--- Dataset records ---
--------------------------------------------------
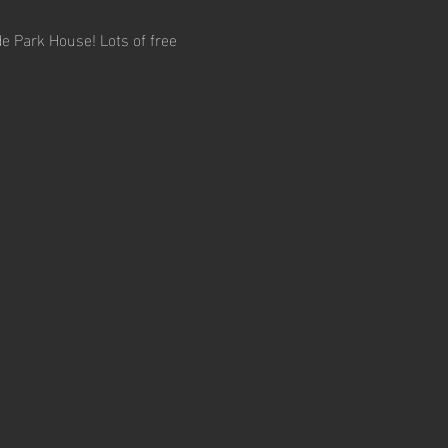
e Park House! Lots of free 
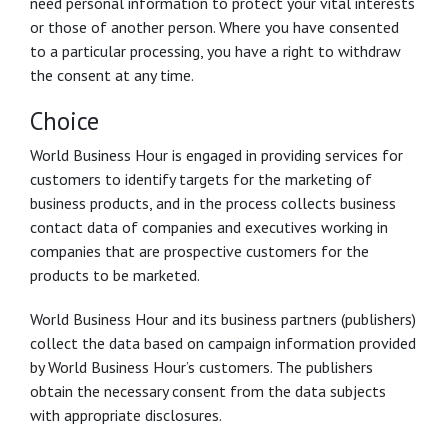
need personal information to protect your vital interests
or those of another person. Where you have consented
to a particular processing, you have a right to withdraw
the consent at any time.
Choice
World Business Hour is engaged in providing services for
customers to identify targets for the marketing of
business products, and in the process collects business
contact data of companies and executives working in
companies that are prospective customers for the
products to be marketed.
World Business Hour and its business partners (publishers)
collect the data based on campaign information provided
by World Business Hour’s customers. The publishers
obtain the necessary consent from the data subjects
with appropriate disclosures.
--------------------------------------------------
--- Task statement ---
Exactly the lines above from the one with "customers to identify" to the one with "collect the data", both included, are to be quoted; leave the rest out.

--- Written reply ---
customers to identify targets for the marketing of
business products, and in the process collects business
contact data of companies and executives working in
companies that are prospective customers for the
products to be marketed.
World Business Hour and its business partners (publishers)
collect the data based on campaign information provided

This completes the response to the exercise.